L’analyse de Radio-Canada se révèle en tout cas très mesurée. Car, dit-elle, «il faut entendre ce que dit Paul Magnette, président de la Wallonie, si on souhaite comprendre». Il faut aussi «porter attention» à son opposition «et éviter de sombrer dans le mépris». Dans cette affaire, ce n’est pas du «0,6% contre 99,4%»; non, «la Wallonie défend aujourd’hui une cause plus grande qu’elle». Donc «reprocher aux Wallons d’abuser de leur pouvoir, compte tenu de leur petite taille démographique, comme l’ont fait les anciens premiers ministres» québécois Jean Charest et Pierre-Marc Johnson, «a de quoi étonner».

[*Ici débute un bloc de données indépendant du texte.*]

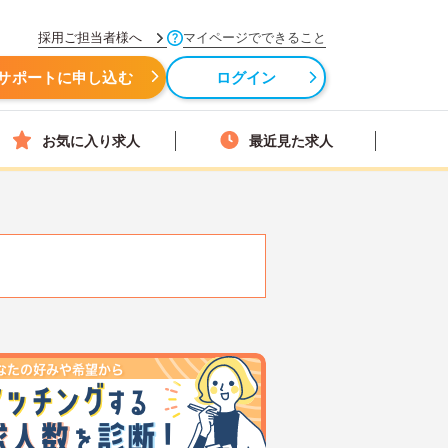
採用ご担当者様へ
マイページでできること
サポートに申し込む
ログイン
お気に入り求人
最近見た求人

Lire notre éditorial: CETA: un raté monumental de l’UE

C’est en effet «la déception du côté du Québec après que le Canada eut quitté la table des négociations, relève La Presse. Le négociateur en chef du Québec, Pierre-Marc Johnson, a déploré que l’accord ait été «pris en otage» dans une situation de politique interne belge. Il s’agit d’une espèce de crise, juge M. Johnson. Et il estime que l’Europe doit régler ses problèmes. Mais il n’est pas prêt à jeter l’éponge.»

L’auteur du texte publié par Radio-Canada, Gérald Fillion, «imagine les hauts cris au Québec si la situation était inversée, que nous étions seuls à jouer les Gaulois» – les revoilà – «se faisant injurier sur la place publique»: «Je ne suis pas certain que, comme les Wallons, nous ne serions pas doublement et triplement motivés par ces attaques. On ne peut pas critiquer les règles du jeu aujourd’hui parce que l’un des membres bloque l’entente.»

«Il faut écouter Paul Magnette»

Alors, écrit l’analyste, il faut «prendre du recul» et écouter «les arguments de Paul Magnette, si on croit vraiment au libre-échange». Car «si on ne réalise pas ce qui se passe dans la population, il y aura d’autres événements comme le Brexit au Royaume-Uni, comme la montée de politiciens populistes, comme l’opposition aujourd’hui de la Wallonie». Conclusion: «Les leaders canadiens et européens doivent trouver une solution pour faire fonctionner cet accord s’ils souhaitent être en mesure d’en conclure d’autres à l’avenir. C’est leur responsabilité. Ils doivent écouter et ils ne peuvent pas rejeter le poids de leurs difficultés sur la Wallonie, avec quelques petites phrases de mépris à la clé. Ils ont plutôt le fardeau de la preuve.»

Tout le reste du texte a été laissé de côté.